Note: For Mother’s Day, my beautiful and talented sister Zippy published a piece titled “7 Life Changing Lessons my Mom Taught Me”. In keeping with our now decades-long (and always light-hearted) sibling rivalry, and not to be outdone, I present, for Father’s Day, “8 Life Changing Lessons my Dad Taught Me”.
In honor of my dad, Richie Lubin – September 1, 1927 – September 12, 2010
- Keep your head down, keep your eye on the ball, and follow through:
I first heard this from my Dad when I was 12 years old, when he took me out for my first round of golf. I thought he was talking about just my golf game. Turns out it was about so much more. Dad was a successful businessman, and he knew the importance of staying laser-focused on your goals. Whether the goal is to be a scratch golfer, or to get that coveted promotion, I learned from Dad to never ever give up. I followed that advice in my 35-year Finance career, rising through the ranks not because I was smarter than everyone else, but because Dad taught that if you are focused and persistent your goals will become your achievements.
- Do it just for the fun of it:
In his later years Dad played golf almost every day, and he was passionate about it. He wasn’t fixated on his handicap though. What he was fixated on was carving out time in his life for fun with friends. In our driven society, where golf is often just a way to make business contacts, and where we feel we need to justify our vacations by saying they make us more productive at work, Dad taught me never to make excuses for enjoying myself. No matter how hard I worked in my career, my off-time was my own, filled with beach days, nights out with my partner and our friends, and travel. It’s important to make time for fun, not because it achieves some larger purpose, but just because it’s fun.
- Never let ‘em see you sweat:
It’s not just a tactic, it’s a lifestyle. Dad was a master negotiator. When he took me on his buying trips to New York, I would sometimes watch in awe as he went back and forth with a seller, sometimes for hours, over what seemed like a minor price difference. If the other guy or gal walked away from his final offer well, he kept his composure, put a smile on his face, and said he looked forward to doing business with them next time. He cared deeply of course, about everything, but he knew that it rarely does any good to get upset or angry. Things don’t always go your way, but life is a lot easier if you keep smiling, and remember there’s always next time.
- Never let the facts get in the way of a good story:
Humor was a big part of our lives growing up. Dad always had a story to tell, and if he started off with “This is a true story…”, we always knew there would be a little hyperbole, a lot of “alternative facts”, and a big laugh at the end. I learned from Dad that our stories are the narratives of our lives. Sharing them, and having a laugh, brings us closer and makes even the toughest days easier.
- Mind your manners:
Dad instilled us with mid-century manners. From a very early age I knew that when Dad introduced me to someone I had to get up out of my chair, look them in the eye and shake their hand politely. Ball caps had to come off indoors. And to utter a four-letter word in his presence spelled instant doom. But I learned from Dad that manners aren’t about pretense, they’re simply a way to show that we respect and care about the people around us.

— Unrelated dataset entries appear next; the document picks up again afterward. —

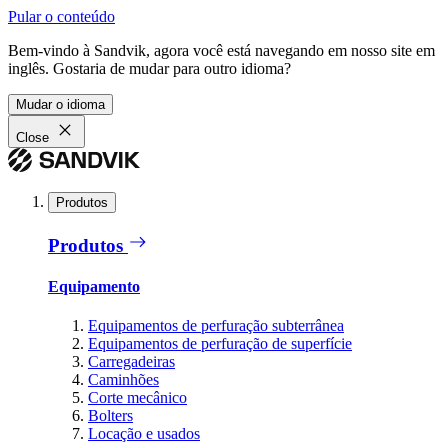
Pular o conteúdo
Bem-vindo à Sandvik, agora você está navegando em nosso site em
inglês. Gostaria de mudar para outro idioma?
Mudar o idioma
Close
Produtos
Produtos
Equipamento
Equipamentos de perfuração subterrânea
Equipamentos de perfuração de superfície
Carregadeiras
Caminhões
Corte mecânico
Bolters
Locação e usados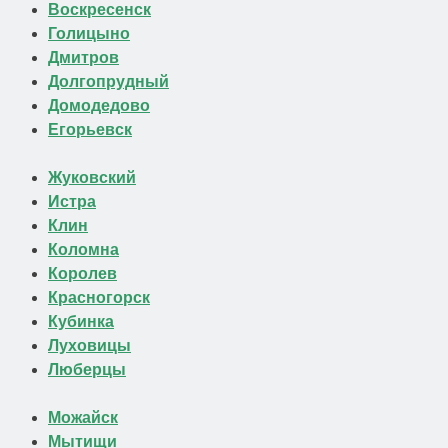
Воскресенск
Голицыно
Дмитров
Долгопрудный
Домодедово
Егорьевск
Жуковский
Истра
Клин
Коломна
Королев
Красногорск
Кубинка
Луховицы
Люберцы
Можайск
Мытищи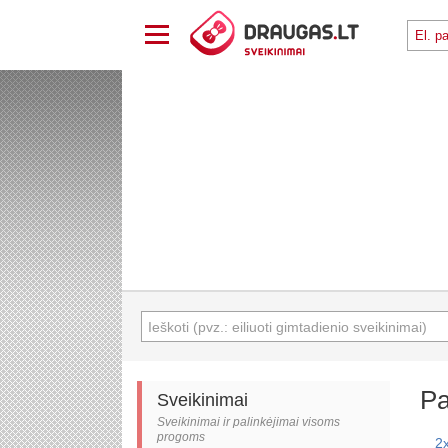
Pa
Sveikinimai
Sveikinimai ir palinkėjimai visoms
progoms
2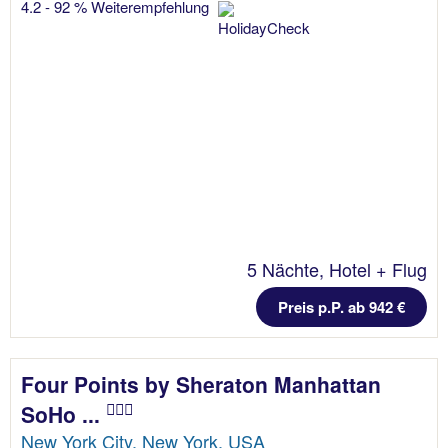
4.2 - 92 % Weiterempfehlung
5 Nächte, Hotel + Flug
Preis p.P. ab 942 €
Four Points by Sheraton Manhattan
SoHo ...
New York City, New York, USA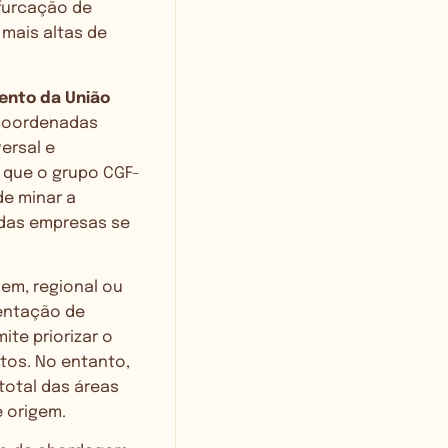
furcação de
mais altas de
ento da União
 coordenadas
ersal e
 que o grupo CGF-
de minar a
 das empresas se
em, regional ou
mentação de
te priorizar o
tos. No entanto,
total das áreas
e origem.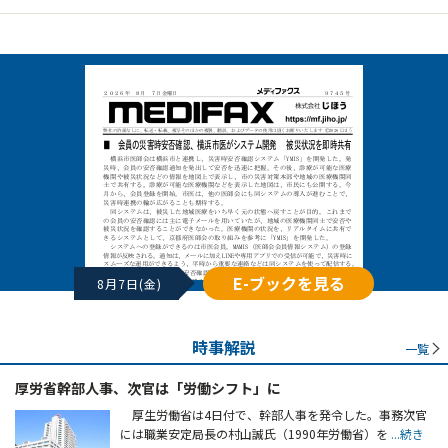
E-ブックを見る
8月7日(金)
時事解説
一覧
厚労省幹部人事、次官は「労働シフト」に
厚生労働省は4日付で、幹部人事を発令した。事務次官
には職業安定局長の村山誠氏（1990年労働省）を
...続き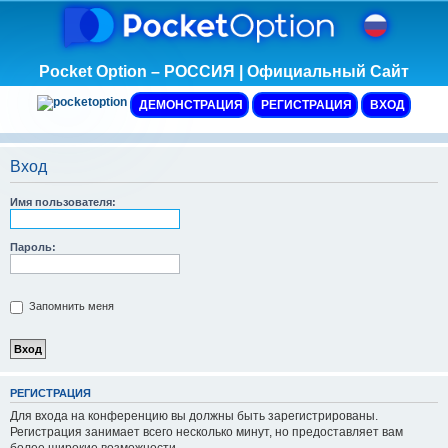
Pocket Option – РОССИЯ | Официальный Сайт
ДЕМОНСТРАЦИЯ
РЕГИСТРАЦИЯ
ВХОД
Вход
Имя пользователя:
Пароль:
Запомнить меня
Р
Е
Г
И
С
Т
Р
А
Ц
И
Я
Для входа на конференцию вы должны быть зарегистрированы.
Регистрация занимает всего несколько минут, но предоставляет вам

- Sometimes you have to look before you leap – but sometimes you have to just leap:
If Mom was the epitome of the frugal and cautious New Englander, Dad was its polar opposite: he played poker, he bet on horses (mostly his own), he jumped in feet first. I inherited my Mom’s careful approach to life, while my effervescent sister Zippy got all of Dad’s freewheeling style. Throwing caution to the wind isn’t in my nature, but luckily I have Zippy to remind me from time to time that sometimes you have to take a chance and go for it, even when the odds are against you.
- Be generous and take care of the people you love:
My Dad would do just about anything for someone he cared about. To his family and friends he did not seem to know the meaning of the word ‘no’. He was generous with his time and with his money. I grew up comfortable in the notion that if anything went wrong, I could always call Dad and he’d be there for me. And I learned that being there for the people you love is the greatest gift you can give them, and that the happiest people are those that spend time taking care of others.
- Integrity Matters:
Dad taught me early on that a person’s most important asset is their good name. Sometimes, under pressure, it can be tempting to do the expedient thing, not the right thing. But I knew from Dad that the only way a person can hold his or her head up with pride is to always act with integrity, and let the chips fall where they may. He always followed this philosophy, and in the end he was able to look back on his long life with pride. I hope to be able to do the same some-day.
Happy Father’s Day, to my own Dad who I know is watching over us, and to all Dads who care about their families and always strive to do the right thing.